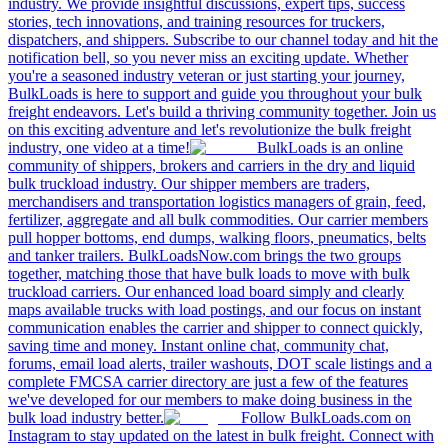
industry. We provide insightful discussions, expert tips, success
stories, tech innovations, and training resources for truckers,
dispatchers, and shippers. Subscribe to our channel today and hit the
notification bell, so you never miss an exciting update. Whether
you're a seasoned industry veteran or just starting your journey,
BulkLoads is here to support and guide you throughout your bulk
freight endeavors. Let's build a thriving community together. Join us
on this exciting adventure and let's revolutionize the bulk freight
industry, one video at a time!
BulkLoads is an online
community of shippers, brokers and carriers in the dry and liquid
bulk truckload industry. Our shipper members are traders,
merchandisers and transportation logistics managers of grain, feed,
fertilizer, aggregate and all bulk commodities. Our carrier members
pull hopper bottoms, end dumps, walking floors, pneumatics, belts
and tanker trailers. BulkLoadsNow.com brings the two groups
together, matching those that have bulk loads to move with bulk
truckload carriers. Our enhanced load board simply and clearly
maps available trucks with load postings, and our focus on instant
communication enables the carrier and shipper to connect quickly,
saving time and money. Instant online chat, community chat,
forums, email load alerts, trailer washouts, DOT scale listings and a
complete FMCSA carrier directory are just a few of the features
we've developed for our members to make doing business in the
bulk load industry better.
Follow BulkLoads.com on
Instagram to stay updated on the latest in bulk freight. Connect with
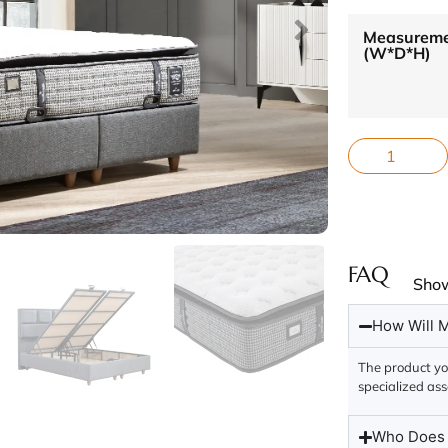
Measurem
(W*D*H)
FAQ
Sho
How Will M
The product you
specialized ass
Who Does t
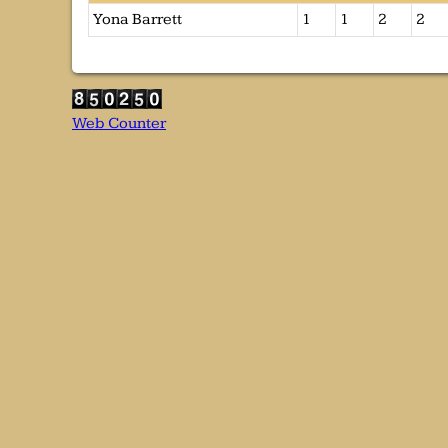
Yona Barrett
1
1
2
2
Web Counter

────────────────────

What to do – For each line of the material that contains "industry", return a copy.

Response area –
industry. We provide insightful discussions, expert tips, success
you're a seasoned industry veteran or just starting your journey,
industry, one video at a time!
bulk truckload industry. Our shipper members are traders,
bulk load industry better.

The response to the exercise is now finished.